127. La formazione di consacrate capaci di essere collaboratrici a pieno titolo nella vigna del Signore richiede una revisione del loro programma di formazione di modo che vi figurino ufficialmente la disciplina filosofica e quella teologica. Il valore e l’efficacia dell’insegnamento della Chiesa sulla donna si esprime con il posto che occupano le donne consacrate nella collaborazione pastorale.

I programmi di formazione

128. Le Chiese particolari hanno risposto alle sfide sociali proponendo programmi di formazione alla luce della dottrina sociale della Chiesa [60], che aspirano a promuovere una società più giusta, più fraterna e prospera. L’intento della formazione, in ambiti quali il diritto, le tradizioni, la pace e lo sviluppo, l’educazione civica ed elettorale, la riconciliazione e il buon governo, l’alfabetizzazione, la prevenzione sanitaria e la condotta di vita (nel caso dell’HIV/AIDS ad esempio) e molti altri ancora, è stato quello di preparare i figli dei nostri Paesi a diventare attori a pieno titolo, responsabili nella gestione degli affari pubblici. Si fa sentire, altresì, il bisogno di associare gli operatori pastorali a programmi di questo genere affinché partecipino in maniera più efficace ad edificare una cultura di riconciliazione, giustizia e pace.

129. Si apprende a risanare il tessuto delle relazioni sociali mediante un processo di riconciliazione in profondità (gestione dei conflitti), con un accento particolare sulla giustizia, condizione di una pace vera. I cittadini, cristiani e non cristiani, imparano a partecipare alle decisioni che prendono i dirigenti e che riguarderanno la loro vita, a controllare il lavoro di coloro che sono stati eletti e a partecipare alla gestione delle ricchezze del loro Paese. Innanzitutto, viene dedicata una cura particolare alla formazione della coscienza, soprattutto quella dei giovani, poiché è con loro che si gioca l’avvenire delle nostre società.

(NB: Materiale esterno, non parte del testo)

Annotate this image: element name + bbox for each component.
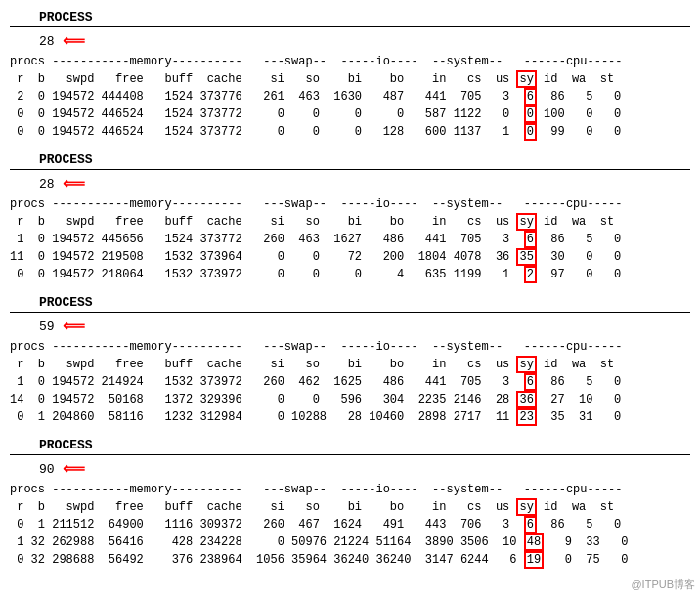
section-1: PROCESS28 ⟸procs -----------memory------… bbox=[10, 10, 690, 141]
sy-header: sy bbox=[516, 70, 536, 88]
section-4: PROCESS90 ⟸procs -----------memory------… bbox=[10, 438, 690, 569]
pid-line: 59 ⟸ bbox=[10, 317, 690, 336]
arrow-icon: ⟸ bbox=[63, 174, 85, 193]
sy-value: 48 bbox=[524, 533, 544, 551]
vmstat-output: procs -----------memory---------- ---swa… bbox=[10, 195, 690, 283]
vmstat-header-row: procs -----------memory---------- ---swa… bbox=[10, 481, 690, 498]
pid-line: 28 ⟸ bbox=[10, 174, 690, 193]
sy-value: 36 bbox=[516, 391, 536, 408]
vmstat-data-row: 1 32 262988 56416 428 234228 0 50976 212… bbox=[10, 533, 690, 551]
section-2: PROCESS28 ⟸procs -----------memory------… bbox=[10, 152, 690, 283]
vmstat-data-row: 0 32 298688 56492 376 238964 1056 35964 … bbox=[10, 551, 690, 569]
section-title: PROCESS bbox=[10, 10, 690, 24]
sy-header: sy bbox=[516, 356, 536, 373]
vmstat-header-row: procs -----------memory---------- ---swa… bbox=[10, 53, 690, 70]
pid-line: 28 ⟸ bbox=[10, 31, 690, 51]
section-title: PROCESS bbox=[10, 152, 690, 167]
arrow-icon: ⟸ bbox=[63, 459, 85, 479]
pid-line: 90 ⟸ bbox=[10, 459, 690, 479]
arrow-icon: ⟸ bbox=[63, 317, 85, 336]
sy-value: 0 bbox=[524, 106, 537, 123]
sy-value: 6 bbox=[524, 516, 537, 533]
pid-number: 28 bbox=[39, 177, 55, 192]
pid-number: 59 bbox=[39, 320, 55, 334]
vmstat-col-row: r b swpd free buff cache si so bi bo in … bbox=[10, 498, 690, 516]
sy-value: 6 bbox=[524, 373, 537, 391]
vmstat-data-row: 0 1 204860 58116 1232 312984 0 10288 28 … bbox=[10, 408, 690, 426]
vmstat-data-row: 0 0 194572 446524 1524 373772 0 0 0 128 … bbox=[10, 123, 690, 141]
divider bbox=[10, 312, 690, 313]
sy-value: 35 bbox=[516, 248, 536, 266]
vmstat-data-row: 1 0 194572 214924 1532 373972 260 462 16… bbox=[10, 373, 690, 391]
sy-value: 6 bbox=[524, 231, 537, 248]
vmstat-header-row: procs -----------memory---------- ---swa… bbox=[10, 195, 690, 213]
vmstat-data-row: 0 0 194572 446524 1524 373772 0 0 0 0 58… bbox=[10, 106, 690, 123]
sy-value: 2 bbox=[524, 266, 537, 283]
sy-value: 19 bbox=[524, 551, 544, 569]
pid-number: 90 bbox=[39, 462, 55, 477]
vmstat-col-row: r b swpd free buff cache si so bi bo in … bbox=[10, 213, 690, 231]
vmstat-col-row: r b swpd free buff cache si so bi bo in … bbox=[10, 70, 690, 88]
vmstat-data-row: 1 0 194572 445656 1524 373772 260 463 16… bbox=[10, 231, 690, 248]
sy-value: 6 bbox=[524, 88, 537, 106]
vmstat-data-row: 0 0 194572 218064 1532 373972 0 0 0 4 63… bbox=[10, 266, 690, 283]
sy-header: sy bbox=[516, 213, 536, 231]
vmstat-data-row: 0 1 211512 64900 1116 309372 260 467 162… bbox=[10, 516, 690, 533]
vmstat-data-row: 14 0 194572 50168 1372 329396 0 0 596 30… bbox=[10, 391, 690, 408]
vmstat-col-row: r b swpd free buff cache si so bi bo in … bbox=[10, 356, 690, 373]
vmstat-output: procs -----------memory---------- ---swa… bbox=[10, 338, 690, 426]
vmstat-output: procs -----------memory---------- ---swa… bbox=[10, 481, 690, 569]
divider bbox=[10, 26, 690, 27]
arrow-icon: ⟸ bbox=[63, 31, 85, 51]
sy-value: 23 bbox=[516, 408, 536, 426]
section-title: PROCESS bbox=[10, 438, 690, 452]
vmstat-data-row: 11 0 194572 219508 1532 373964 0 0 72 20… bbox=[10, 248, 690, 266]
divider bbox=[10, 169, 690, 170]
sy-value: 0 bbox=[524, 123, 537, 141]
watermark: @ITPUB博客 bbox=[631, 577, 695, 592]
vmstat-data-row: 2 0 194572 444408 1524 373776 261 463 16… bbox=[10, 88, 690, 106]
sy-header: sy bbox=[516, 498, 536, 516]
vmstat-output: procs -----------memory---------- ---swa… bbox=[10, 53, 690, 141]
vmstat-header-row: procs -----------memory---------- ---swa… bbox=[10, 338, 690, 356]
section-title: PROCESS bbox=[10, 295, 690, 310]
pid-number: 28 bbox=[39, 34, 55, 49]
section-3: PROCESS59 ⟸procs -----------memory------… bbox=[10, 295, 690, 426]
divider bbox=[10, 454, 690, 455]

130. Alcune difficoltà si manifestano nella diffusione e nell’attuazione completa dei programmi. L’implicazione delle strutture diocesane, parrocchiali e delle Comunità Ecclesiali Viventi non sarebbe una via possibile?

Le istituzioni sanitarie

131. Persone qualificate e competenti scelte su questa base saranno veri servitori della pace del cuore e del corpo, capaci di affrontare le sfide attuali. Il servizio di qualità offerto da queste istituzioni, aperto a tutti, senza distinzione di razza, tribù, etnia o religione, contribuisce a fare della Chiesa cattolica un’artefice di pace nei nostri Paesi.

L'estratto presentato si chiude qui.